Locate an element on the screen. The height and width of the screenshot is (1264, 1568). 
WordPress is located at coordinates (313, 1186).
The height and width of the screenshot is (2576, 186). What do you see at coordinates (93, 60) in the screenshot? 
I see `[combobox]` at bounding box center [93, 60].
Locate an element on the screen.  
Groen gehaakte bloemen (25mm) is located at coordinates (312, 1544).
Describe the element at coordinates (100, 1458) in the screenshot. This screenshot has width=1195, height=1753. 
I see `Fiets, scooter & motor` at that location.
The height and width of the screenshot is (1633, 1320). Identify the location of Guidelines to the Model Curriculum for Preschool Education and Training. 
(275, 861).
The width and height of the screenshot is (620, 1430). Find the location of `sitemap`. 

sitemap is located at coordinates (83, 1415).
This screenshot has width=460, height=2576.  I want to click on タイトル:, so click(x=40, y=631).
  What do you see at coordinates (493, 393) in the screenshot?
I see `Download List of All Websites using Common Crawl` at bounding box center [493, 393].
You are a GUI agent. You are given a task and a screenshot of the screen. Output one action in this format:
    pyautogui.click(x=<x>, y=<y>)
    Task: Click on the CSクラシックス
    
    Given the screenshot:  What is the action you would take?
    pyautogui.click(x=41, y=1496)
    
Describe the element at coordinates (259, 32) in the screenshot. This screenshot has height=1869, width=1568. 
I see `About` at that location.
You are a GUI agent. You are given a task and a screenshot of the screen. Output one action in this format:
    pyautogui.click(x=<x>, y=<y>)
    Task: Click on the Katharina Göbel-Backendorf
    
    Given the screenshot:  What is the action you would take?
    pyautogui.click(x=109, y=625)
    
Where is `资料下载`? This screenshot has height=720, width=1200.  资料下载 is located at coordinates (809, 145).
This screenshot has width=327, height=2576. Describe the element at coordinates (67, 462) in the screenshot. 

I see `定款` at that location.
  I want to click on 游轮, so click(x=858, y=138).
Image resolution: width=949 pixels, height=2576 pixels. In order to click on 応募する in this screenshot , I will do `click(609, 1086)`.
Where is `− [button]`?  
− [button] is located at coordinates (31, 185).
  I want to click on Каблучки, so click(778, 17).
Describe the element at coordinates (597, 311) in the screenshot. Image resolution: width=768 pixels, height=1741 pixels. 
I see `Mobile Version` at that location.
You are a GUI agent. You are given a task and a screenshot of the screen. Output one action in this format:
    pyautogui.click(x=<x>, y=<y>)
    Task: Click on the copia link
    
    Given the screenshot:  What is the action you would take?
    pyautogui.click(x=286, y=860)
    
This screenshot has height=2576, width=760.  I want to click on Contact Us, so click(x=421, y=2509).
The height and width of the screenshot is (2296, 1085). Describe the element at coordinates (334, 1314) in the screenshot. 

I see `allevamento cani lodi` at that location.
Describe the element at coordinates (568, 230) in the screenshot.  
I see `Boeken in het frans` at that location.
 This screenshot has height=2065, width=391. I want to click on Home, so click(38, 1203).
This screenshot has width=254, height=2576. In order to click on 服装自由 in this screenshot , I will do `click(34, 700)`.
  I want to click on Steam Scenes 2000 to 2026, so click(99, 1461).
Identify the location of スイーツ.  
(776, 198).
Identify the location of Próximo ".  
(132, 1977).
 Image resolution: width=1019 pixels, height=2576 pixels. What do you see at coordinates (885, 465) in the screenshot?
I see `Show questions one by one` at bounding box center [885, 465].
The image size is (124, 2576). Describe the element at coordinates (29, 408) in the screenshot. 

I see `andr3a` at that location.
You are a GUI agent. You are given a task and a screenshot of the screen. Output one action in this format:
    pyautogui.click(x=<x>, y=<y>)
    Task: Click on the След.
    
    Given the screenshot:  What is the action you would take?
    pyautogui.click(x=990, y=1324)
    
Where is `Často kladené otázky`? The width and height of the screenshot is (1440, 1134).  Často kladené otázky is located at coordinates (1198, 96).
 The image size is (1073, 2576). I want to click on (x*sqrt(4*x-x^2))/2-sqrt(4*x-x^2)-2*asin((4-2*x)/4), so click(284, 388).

**WORK TASK**
Could you retype all of the records above exactly as they appear?

**ANSWER SPACE**
Locate an element on the screen. The height and width of the screenshot is (1264, 1568). 
WordPress is located at coordinates (313, 1186).
The height and width of the screenshot is (2576, 186). What do you see at coordinates (93, 60) in the screenshot? 
I see `[combobox]` at bounding box center [93, 60].
Locate an element on the screen.  
Groen gehaakte bloemen (25mm) is located at coordinates (312, 1544).
Describe the element at coordinates (100, 1458) in the screenshot. This screenshot has width=1195, height=1753. 
I see `Fiets, scooter & motor` at that location.
The height and width of the screenshot is (1633, 1320). Identify the location of Guidelines to the Model Curriculum for Preschool Education and Training. 
(275, 861).
The width and height of the screenshot is (620, 1430). Find the location of `sitemap`. 

sitemap is located at coordinates (83, 1415).
This screenshot has width=460, height=2576.  I want to click on タイトル:, so click(x=40, y=631).
  What do you see at coordinates (493, 393) in the screenshot?
I see `Download List of All Websites using Common Crawl` at bounding box center [493, 393].
You are a GUI agent. You are given a task and a screenshot of the screen. Output one action in this format:
    pyautogui.click(x=<x>, y=<y>)
    Task: Click on the CSクラシックス
    
    Given the screenshot:  What is the action you would take?
    pyautogui.click(x=41, y=1496)
    
Describe the element at coordinates (259, 32) in the screenshot. This screenshot has height=1869, width=1568. 
I see `About` at that location.
You are a GUI agent. You are given a task and a screenshot of the screen. Output one action in this format:
    pyautogui.click(x=<x>, y=<y>)
    Task: Click on the Katharina Göbel-Backendorf
    
    Given the screenshot:  What is the action you would take?
    pyautogui.click(x=109, y=625)
    
Where is `资料下载`? This screenshot has height=720, width=1200.  资料下载 is located at coordinates (809, 145).
This screenshot has width=327, height=2576. Describe the element at coordinates (67, 462) in the screenshot. 

I see `定款` at that location.
  I want to click on 游轮, so click(x=858, y=138).
Image resolution: width=949 pixels, height=2576 pixels. In order to click on 応募する in this screenshot , I will do `click(609, 1086)`.
Where is `− [button]`?  
− [button] is located at coordinates (31, 185).
  I want to click on Каблучки, so click(778, 17).
Describe the element at coordinates (597, 311) in the screenshot. Image resolution: width=768 pixels, height=1741 pixels. 
I see `Mobile Version` at that location.
You are a GUI agent. You are given a task and a screenshot of the screen. Output one action in this format:
    pyautogui.click(x=<x>, y=<y>)
    Task: Click on the copia link
    
    Given the screenshot:  What is the action you would take?
    pyautogui.click(x=286, y=860)
    
This screenshot has height=2576, width=760.  I want to click on Contact Us, so click(x=421, y=2509).
The height and width of the screenshot is (2296, 1085). Describe the element at coordinates (334, 1314) in the screenshot. 

I see `allevamento cani lodi` at that location.
Describe the element at coordinates (568, 230) in the screenshot.  
I see `Boeken in het frans` at that location.
 This screenshot has height=2065, width=391. I want to click on Home, so click(38, 1203).
This screenshot has width=254, height=2576. In order to click on 服装自由 in this screenshot , I will do `click(34, 700)`.
  I want to click on Steam Scenes 2000 to 2026, so click(99, 1461).
Identify the location of スイーツ.  
(776, 198).
Identify the location of Próximo ".  
(132, 1977).
 Image resolution: width=1019 pixels, height=2576 pixels. What do you see at coordinates (885, 465) in the screenshot?
I see `Show questions one by one` at bounding box center [885, 465].
The image size is (124, 2576). Describe the element at coordinates (29, 408) in the screenshot. 

I see `andr3a` at that location.
You are a GUI agent. You are given a task and a screenshot of the screen. Output one action in this format:
    pyautogui.click(x=<x>, y=<y>)
    Task: Click on the След.
    
    Given the screenshot:  What is the action you would take?
    pyautogui.click(x=990, y=1324)
    
Where is `Často kladené otázky`? The width and height of the screenshot is (1440, 1134).  Často kladené otázky is located at coordinates (1198, 96).
 The image size is (1073, 2576). I want to click on (x*sqrt(4*x-x^2))/2-sqrt(4*x-x^2)-2*asin((4-2*x)/4), so click(284, 388).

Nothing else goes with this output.